Los Angeles has long lacked a developed downtown area, for years mostly consisting of old and neglected buildings from the 30s and 40s, existing side by side with modern glass and steel office towers, but over recent years an ongoing gentrification effort has led to a burgeoning and vital community of lofts, restaurants, and entertainment facilities, most notably the 20,000 seat Staples Center. Recently, a supermarket opened in a new loft/condo complex near Staples, so that downtown residents can buy their groceries locally, instead of having to drive several miles.
Now, a $2.5-billion project which will ultimately create a so-called Times Square West, is poised for its first opening night: Thursday, October 18, the Nokia Theatre, a 7,100-seat venue billed as one of the most acoustically sophisticated spaces anywhere, will open with a double bill featuring the Eagles, who got their start in the City of the Angels, and the Dixie Chicks. The Eagles will release their first album of new material in 29 years at the end of this month.
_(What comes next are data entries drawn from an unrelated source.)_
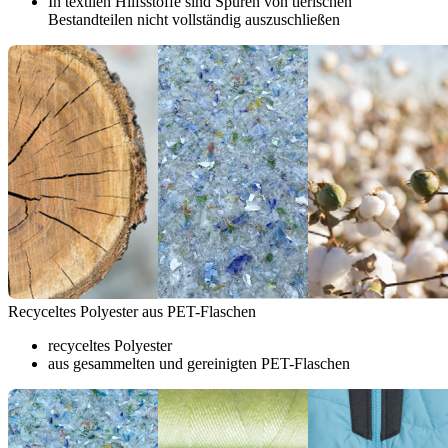
In textilen Hilfsstoffe sind Spuren von tierischen
Bestandteilen nicht vollständig auszuschließen
Recyceltes Polyester aus PET-Flaschen
recyceltes Polyester
aus gesammelten und gereinigten PET-Flaschen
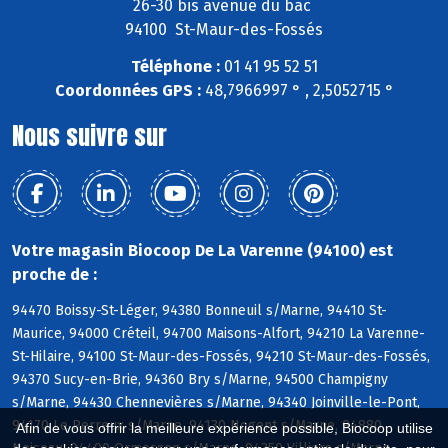
26-30 bis avenue du bac
94100 St-Maur-des-Fossés
Téléphone :
01 41 95 52 51
Coordonnées GPS :
48,7966997 ° , 2,5052715 °
Nous suivre sur
Votre magasin Biocoop De La Varenne (94100) est
proche de :
94470 Boissy-St-Léger, 94380 Bonneuil s/Marne, 94410 St-
Maurice, 94000 Créteil, 94700 Maisons-Alfort, 94210 La Varenne-
St-Hilaire, 94100 St-Maur-des-Fossés, 94210 St-Maur-des-Fossés,
94370 Sucy-en-Brie, 94360 Bry s/Marne, 94500 Champigny
s/Marne, 94430 Chennevières s/Marne, 94340 Joinville-le-Pont,
94170 Le Perreux s/Marne, 94130 Nogent s/Marne, 94880
Afin de vous offrir la meilleure expérience possible, Biocoop utilise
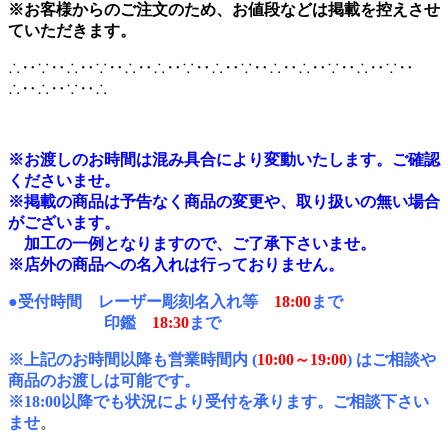
※お客様からのご注文のため、お値段などは掲載を控えさせ
ていただきます。
∴‥∵‥∴‥∵‥∴‥∴‥∵‥∴‥∵‥∴‥∴‥∵‥∴‥∵‥
∴‥∴‥∵‥∴
※
お渡しのお時間は混み具合により変動いたします。ご確認
くださいませ。
※掲載の商品は予告なく商品の変更や、取り扱いの無い場合
がございます。
加工の一例となりますので、ご了承下さいませ。
※店外の商品への名入れは行っておりません。
●受付時間 レーザー彫刻名入れ等
18:00
まで
印鑑
18:30
まで
※上記のお時間以降も営業時間内
(
10:00～19:00
) はご相談や
商品のお渡しは可能です。
※18:00以降でも状況により受付を承ります。ご相談下さい
ませ
。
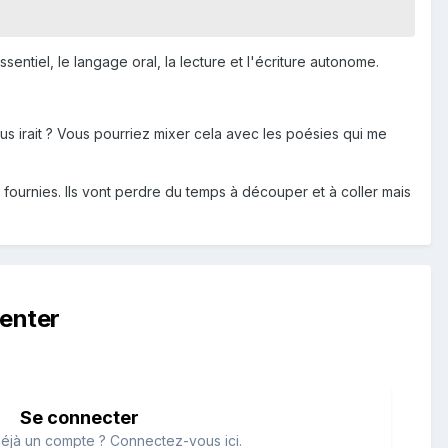
essentiel, le langage oral, la lecture et l'écriture autonome.
us irait ? Vous pourriez mixer cela avec les poésies qui me
s fournies. Ils vont perdre du temps à découper et à coller mais
enter
Se connecter
éjà un compte ? Connectez-vous ici.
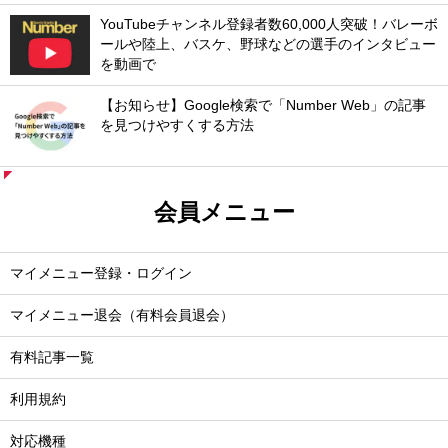
YouTubeチャンネル登録者数60,000人突破！バレーボ
ールや陸上、バスケ、野球などの選手のインタビュー
を動画で
【お知らせ】Google検索で「Number Web」の記事
を見つけやすくする方法
会員メニュー
マイメニュー登録・ログイン
マイメニュー退会（有料会員退会）
有料記事一覧
利用規約
対応機種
The Nokia is a centerpiece of an ambitious project called L.A. Live, which will focus the city's skyline to the south. Covering 4 million square feet, spreading out from Staples Center and the L.A. Convention Center, it will encompass a 54-story tower that will house condos as well as a 123-room Ritz-Carlton and a 878-room J.W. Marriott hotel, the new studios of ESPN, the Grammy museum, movie theaters, restaurants, apartments, nightclubs and a bowling alley. It will take two more years before much of that is finished, but L.A. will get its first glimpse of its promise with the premiere night at the Nokia Theatre and its 40,000-square-foot plaza.
"As far as a public gathering place and a center for a world-class entrepreneurial city, we are going from nowhere to the very best, we are going from a disaster to being a role model," says Timothy J. Leiweke, president and chief executive of AEG Live, the company that owns and operates L.A. Live. "It's incredible what is happening in Los Angeles and what this project will mean."
Supporters hope that the L.A. Live structure will bring more people from around the area to eat, shop and be entertained, ultimately leading to more money and identity for downtown LA, a place that, a decade and a half ago, was a concrete ghost town at night.
One thing is clear, the Nokia Theatre brings with it the promise of a scintillating new mid-size music and entertainment venue to the second-largest city in the country.